## Dataset

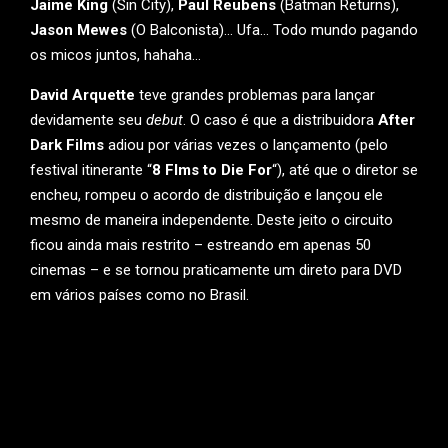
Jaime King
(Sin City),
Paul Reubens
(Batman Returns),
Jason Mewes
(O Balconista)… Ufa… Todo mundo pagando
os micos juntos, hahaha…
David Arquette
teve grandes problemas para lançar
devidamente seu
debut
. O caso é que a distribuidora
After
Dark Films
adiou por várias vezes o lançamento (pelo
festival itinerante “
8 Flms to Die For
“), até que o diretor se
encheu, rompeu o acordo de distribuição e lançou ele
mesmo de maneira independente. Deste jeito o circuito
ficou ainda mais restrito – estreando em apenas 50
cinemas – e se tornou praticamente um direto para DVD
em vários países como no Brasil.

## Aim of the task
Across the whole listing, show each line where the word "para" occurs.

## Response to the task
teve grandes problemas para lançar
cinemas – e se tornou praticamente um direto para DVD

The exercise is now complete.